Germany’s economy contracted in the second quarter, figures showed Wednesday, highlighting its vulnerability to trade tensions and stoking a debate on higher government spending.
At minus 0.1 percent, the performance matched forecasts from analysts surveyed by Factset, after output grew 0.4 percent in January-March.
Weak growth for Germany places it alongside Britain, down 0.2 percent in the quarter, in a group of trailing European nations.
In the eurozone, Berlin has fallen from being the model pupil to lagging Italy’s standstill economy and France which posted 0.2 percent growth.
Recent days and weeks have brought a slew of negative indicators for Germany, with measures of exports and manufacturing especially hard hit.
Machine-tool makers — the country’s second-largest industrial sector after cars — reported 22 percent fewer orders between April and June, their federation said Tuesday.
Similar factors to those sapping other top industries such as cars and chemical firms are at work, including a global growth and trade slowdown accelerated by political tensions.
But the factory outfitters have also been undermined by an automotive industry transitioning towards electric vehicles away from the combustion engine.

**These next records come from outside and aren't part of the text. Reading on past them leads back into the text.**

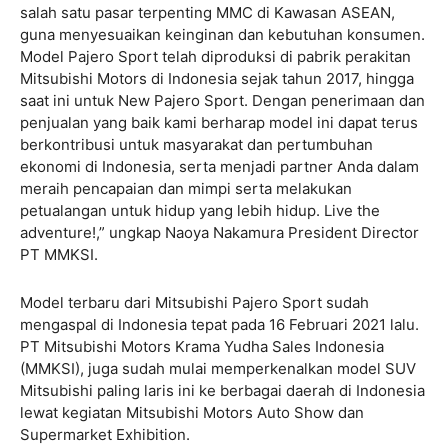
salah satu pasar terpenting MMC di Kawasan ASEAN,
guna menyesuaikan keinginan dan kebutuhan konsumen.
Model Pajero Sport telah diproduksi di pabrik perakitan
Mitsubishi Motors di Indonesia sejak tahun 2017, hingga
saat ini untuk New Pajero Sport. Dengan penerimaan dan
penjualan yang baik kami berharap model ini dapat terus
berkontribusi untuk masyarakat dan pertumbuhan
ekonomi di Indonesia, serta menjadi partner Anda dalam
meraih pencapaian dan mimpi serta melakukan
petualangan untuk hidup yang lebih hidup. Live the
adventure!,” ungkap Naoya Nakamura President Director
PT MMKSI.
Model terbaru dari Mitsubishi Pajero Sport sudah
mengaspal di Indonesia tepat pada 16 Februari 2021 lalu.
PT Mitsubishi Motors Krama Yudha Sales Indonesia
(MMKSI), juga sudah mulai memperkenalkan model SUV
Mitsubishi paling laris ini ke berbagai daerah di Indonesia
lewat kegiatan Mitsubishi Motors Auto Show dan
Supermarket Exhibition.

“Trade conflicts, global uncertainty and the struggling automotive sector have finally brought the German economy down on its knees,” ING bank economist Carsten Brzeski commented.
While federal statistics authority Destatis will only provide a detailed GDP breakdown later this month, its broad-stroke report showed higher household and government spending supported expansion, while weaker trade was a brake on growth.